Supplied data:
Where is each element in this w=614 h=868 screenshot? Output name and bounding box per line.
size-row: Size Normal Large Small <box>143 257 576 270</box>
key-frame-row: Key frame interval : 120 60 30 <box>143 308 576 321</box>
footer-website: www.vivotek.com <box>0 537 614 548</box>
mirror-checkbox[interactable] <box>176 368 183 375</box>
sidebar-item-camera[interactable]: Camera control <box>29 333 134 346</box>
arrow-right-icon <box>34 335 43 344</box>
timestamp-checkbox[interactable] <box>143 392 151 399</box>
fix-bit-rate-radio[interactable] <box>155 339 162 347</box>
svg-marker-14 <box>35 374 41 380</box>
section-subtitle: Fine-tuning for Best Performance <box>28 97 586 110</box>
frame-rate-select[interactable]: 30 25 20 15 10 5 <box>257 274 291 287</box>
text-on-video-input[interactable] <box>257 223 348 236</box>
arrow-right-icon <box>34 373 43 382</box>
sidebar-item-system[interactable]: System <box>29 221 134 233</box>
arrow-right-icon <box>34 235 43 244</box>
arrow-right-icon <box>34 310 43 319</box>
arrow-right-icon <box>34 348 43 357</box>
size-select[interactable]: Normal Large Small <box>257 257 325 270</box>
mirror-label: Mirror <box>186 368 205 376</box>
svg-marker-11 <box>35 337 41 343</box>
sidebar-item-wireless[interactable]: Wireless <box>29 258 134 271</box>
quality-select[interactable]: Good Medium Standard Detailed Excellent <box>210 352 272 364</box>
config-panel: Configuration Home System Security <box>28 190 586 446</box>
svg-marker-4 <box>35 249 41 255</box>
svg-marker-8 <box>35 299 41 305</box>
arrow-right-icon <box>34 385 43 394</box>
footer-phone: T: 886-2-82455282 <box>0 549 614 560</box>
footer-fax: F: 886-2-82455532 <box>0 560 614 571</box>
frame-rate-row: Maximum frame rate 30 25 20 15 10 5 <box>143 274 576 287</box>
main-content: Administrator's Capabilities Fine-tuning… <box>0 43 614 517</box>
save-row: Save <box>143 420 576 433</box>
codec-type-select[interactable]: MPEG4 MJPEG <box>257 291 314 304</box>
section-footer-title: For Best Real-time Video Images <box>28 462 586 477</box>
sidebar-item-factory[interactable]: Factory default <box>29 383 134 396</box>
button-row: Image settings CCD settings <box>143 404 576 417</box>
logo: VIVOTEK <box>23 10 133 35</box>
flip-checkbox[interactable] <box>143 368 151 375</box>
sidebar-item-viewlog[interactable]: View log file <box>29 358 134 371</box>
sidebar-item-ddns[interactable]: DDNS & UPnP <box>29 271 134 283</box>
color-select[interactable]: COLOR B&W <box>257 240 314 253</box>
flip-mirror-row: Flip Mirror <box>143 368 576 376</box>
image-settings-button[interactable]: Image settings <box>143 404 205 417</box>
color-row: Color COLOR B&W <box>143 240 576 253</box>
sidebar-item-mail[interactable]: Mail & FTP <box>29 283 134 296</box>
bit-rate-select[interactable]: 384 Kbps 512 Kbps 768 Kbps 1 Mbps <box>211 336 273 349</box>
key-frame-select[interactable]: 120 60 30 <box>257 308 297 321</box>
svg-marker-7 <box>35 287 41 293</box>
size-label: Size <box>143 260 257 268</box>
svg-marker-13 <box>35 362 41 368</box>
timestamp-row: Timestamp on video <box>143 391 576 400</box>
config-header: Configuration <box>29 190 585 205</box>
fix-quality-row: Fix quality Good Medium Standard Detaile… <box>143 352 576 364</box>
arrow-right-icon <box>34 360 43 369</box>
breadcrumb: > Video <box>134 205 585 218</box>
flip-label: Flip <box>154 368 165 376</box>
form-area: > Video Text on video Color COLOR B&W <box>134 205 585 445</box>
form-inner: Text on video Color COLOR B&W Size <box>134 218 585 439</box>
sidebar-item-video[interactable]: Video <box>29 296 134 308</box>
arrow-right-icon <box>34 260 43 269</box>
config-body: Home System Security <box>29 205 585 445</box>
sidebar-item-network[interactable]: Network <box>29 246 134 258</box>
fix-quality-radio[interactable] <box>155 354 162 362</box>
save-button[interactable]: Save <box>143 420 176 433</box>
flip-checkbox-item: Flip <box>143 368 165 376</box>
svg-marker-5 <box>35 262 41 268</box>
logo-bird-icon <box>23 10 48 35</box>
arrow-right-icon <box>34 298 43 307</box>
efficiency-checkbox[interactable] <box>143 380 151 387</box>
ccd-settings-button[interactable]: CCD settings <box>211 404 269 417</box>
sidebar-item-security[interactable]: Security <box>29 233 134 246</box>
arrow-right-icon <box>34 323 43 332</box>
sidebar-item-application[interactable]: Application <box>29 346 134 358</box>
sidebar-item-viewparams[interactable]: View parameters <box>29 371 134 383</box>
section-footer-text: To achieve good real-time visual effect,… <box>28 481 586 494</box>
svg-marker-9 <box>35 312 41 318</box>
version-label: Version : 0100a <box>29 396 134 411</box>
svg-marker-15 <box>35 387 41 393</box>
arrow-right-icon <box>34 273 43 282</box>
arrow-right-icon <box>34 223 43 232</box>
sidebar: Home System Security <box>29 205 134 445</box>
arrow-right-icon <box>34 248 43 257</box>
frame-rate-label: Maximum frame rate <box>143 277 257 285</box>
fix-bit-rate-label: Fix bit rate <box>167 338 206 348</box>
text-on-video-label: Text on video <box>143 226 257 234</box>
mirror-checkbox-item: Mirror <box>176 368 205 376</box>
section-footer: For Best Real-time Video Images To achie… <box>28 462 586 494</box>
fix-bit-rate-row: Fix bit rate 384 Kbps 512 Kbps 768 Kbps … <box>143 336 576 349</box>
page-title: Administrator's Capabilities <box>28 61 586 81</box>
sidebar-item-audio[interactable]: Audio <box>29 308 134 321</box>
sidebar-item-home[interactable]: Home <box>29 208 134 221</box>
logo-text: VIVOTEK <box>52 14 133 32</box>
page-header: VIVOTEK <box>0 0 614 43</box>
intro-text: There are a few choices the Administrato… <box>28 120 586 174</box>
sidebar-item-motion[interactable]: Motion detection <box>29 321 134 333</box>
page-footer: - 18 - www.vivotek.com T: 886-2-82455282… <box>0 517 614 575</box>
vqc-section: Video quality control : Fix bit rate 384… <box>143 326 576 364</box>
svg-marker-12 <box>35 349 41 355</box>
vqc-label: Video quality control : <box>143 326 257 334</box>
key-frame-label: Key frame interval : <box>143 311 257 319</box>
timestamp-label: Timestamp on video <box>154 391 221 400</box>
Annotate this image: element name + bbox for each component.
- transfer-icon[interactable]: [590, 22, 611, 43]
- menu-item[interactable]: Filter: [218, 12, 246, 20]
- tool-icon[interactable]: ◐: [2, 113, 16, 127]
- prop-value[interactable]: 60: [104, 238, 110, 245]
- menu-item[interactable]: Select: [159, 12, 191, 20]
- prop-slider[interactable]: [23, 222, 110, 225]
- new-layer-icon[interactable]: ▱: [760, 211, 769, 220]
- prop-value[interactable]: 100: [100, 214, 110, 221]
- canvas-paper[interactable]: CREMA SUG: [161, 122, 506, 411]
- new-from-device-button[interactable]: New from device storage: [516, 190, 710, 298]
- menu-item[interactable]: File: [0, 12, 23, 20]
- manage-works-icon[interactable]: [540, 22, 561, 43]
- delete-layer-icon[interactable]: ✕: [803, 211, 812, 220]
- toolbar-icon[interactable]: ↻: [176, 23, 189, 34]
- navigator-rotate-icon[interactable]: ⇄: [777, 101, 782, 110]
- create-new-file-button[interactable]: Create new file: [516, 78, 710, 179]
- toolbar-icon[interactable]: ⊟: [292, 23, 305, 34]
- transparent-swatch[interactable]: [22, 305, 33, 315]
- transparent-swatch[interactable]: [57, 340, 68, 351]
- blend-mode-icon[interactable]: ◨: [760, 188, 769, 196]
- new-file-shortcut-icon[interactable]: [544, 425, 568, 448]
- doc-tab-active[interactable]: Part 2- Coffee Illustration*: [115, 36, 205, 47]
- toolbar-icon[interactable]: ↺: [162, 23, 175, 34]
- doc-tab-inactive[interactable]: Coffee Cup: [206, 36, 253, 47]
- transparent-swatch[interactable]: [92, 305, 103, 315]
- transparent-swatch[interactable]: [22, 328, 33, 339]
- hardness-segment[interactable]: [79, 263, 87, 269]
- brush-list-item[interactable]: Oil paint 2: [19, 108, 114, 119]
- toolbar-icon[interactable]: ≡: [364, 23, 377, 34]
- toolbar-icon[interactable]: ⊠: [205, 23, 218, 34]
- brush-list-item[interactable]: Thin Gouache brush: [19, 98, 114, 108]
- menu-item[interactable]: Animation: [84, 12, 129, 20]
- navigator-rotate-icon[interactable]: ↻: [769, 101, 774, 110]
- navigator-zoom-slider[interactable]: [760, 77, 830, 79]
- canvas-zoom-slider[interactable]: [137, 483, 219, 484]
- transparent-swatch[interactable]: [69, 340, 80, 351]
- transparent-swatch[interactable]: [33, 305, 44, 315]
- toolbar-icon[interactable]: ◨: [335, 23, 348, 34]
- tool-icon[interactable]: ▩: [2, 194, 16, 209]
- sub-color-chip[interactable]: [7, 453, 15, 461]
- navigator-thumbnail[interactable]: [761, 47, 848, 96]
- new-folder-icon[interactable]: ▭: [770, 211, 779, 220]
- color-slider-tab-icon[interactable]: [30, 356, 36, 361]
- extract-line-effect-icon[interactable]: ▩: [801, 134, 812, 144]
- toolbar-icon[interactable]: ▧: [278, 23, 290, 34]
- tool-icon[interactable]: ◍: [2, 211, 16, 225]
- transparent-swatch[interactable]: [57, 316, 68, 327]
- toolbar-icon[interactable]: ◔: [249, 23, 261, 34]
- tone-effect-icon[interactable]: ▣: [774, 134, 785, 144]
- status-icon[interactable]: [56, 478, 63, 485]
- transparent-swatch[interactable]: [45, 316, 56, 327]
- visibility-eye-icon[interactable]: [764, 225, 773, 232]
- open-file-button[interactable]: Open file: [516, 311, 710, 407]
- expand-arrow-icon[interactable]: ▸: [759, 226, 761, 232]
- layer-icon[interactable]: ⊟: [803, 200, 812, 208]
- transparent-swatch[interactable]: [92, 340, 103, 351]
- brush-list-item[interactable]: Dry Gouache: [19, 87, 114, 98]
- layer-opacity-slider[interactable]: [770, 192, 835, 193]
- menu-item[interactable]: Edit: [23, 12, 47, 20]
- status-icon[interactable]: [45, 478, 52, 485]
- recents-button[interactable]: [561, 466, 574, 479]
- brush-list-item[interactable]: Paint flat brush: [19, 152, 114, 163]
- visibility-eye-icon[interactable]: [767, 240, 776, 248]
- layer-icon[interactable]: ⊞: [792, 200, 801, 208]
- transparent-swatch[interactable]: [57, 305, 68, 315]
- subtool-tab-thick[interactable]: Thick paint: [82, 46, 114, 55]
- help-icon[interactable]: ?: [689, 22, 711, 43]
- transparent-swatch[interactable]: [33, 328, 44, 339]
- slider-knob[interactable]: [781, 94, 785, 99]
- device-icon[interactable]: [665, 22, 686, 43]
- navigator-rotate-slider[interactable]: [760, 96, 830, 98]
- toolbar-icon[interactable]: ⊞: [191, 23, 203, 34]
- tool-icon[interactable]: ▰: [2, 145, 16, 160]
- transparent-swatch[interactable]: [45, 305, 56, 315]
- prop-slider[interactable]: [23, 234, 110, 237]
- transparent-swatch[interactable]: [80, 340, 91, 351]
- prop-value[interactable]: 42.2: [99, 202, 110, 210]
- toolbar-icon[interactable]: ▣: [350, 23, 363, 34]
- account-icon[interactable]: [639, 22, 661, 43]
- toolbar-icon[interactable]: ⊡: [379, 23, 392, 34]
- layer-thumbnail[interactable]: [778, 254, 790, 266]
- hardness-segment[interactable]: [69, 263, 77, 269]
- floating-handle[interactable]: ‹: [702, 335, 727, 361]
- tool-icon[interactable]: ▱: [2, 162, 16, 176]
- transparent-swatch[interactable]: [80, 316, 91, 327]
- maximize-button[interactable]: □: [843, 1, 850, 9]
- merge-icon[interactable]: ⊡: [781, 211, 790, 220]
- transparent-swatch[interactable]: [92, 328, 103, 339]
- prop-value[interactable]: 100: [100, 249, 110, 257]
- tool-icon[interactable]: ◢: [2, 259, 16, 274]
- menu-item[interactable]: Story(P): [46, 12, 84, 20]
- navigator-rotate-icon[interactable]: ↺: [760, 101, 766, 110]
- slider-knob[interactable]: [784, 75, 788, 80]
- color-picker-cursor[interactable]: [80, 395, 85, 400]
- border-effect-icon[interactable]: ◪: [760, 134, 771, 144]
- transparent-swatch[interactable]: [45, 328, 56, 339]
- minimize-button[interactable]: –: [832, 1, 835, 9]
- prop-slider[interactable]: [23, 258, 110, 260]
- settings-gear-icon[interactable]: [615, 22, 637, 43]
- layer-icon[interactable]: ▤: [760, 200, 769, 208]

Required work:
Count the lines in the records above that contain "rotate". Reply with the number only.

Output:
4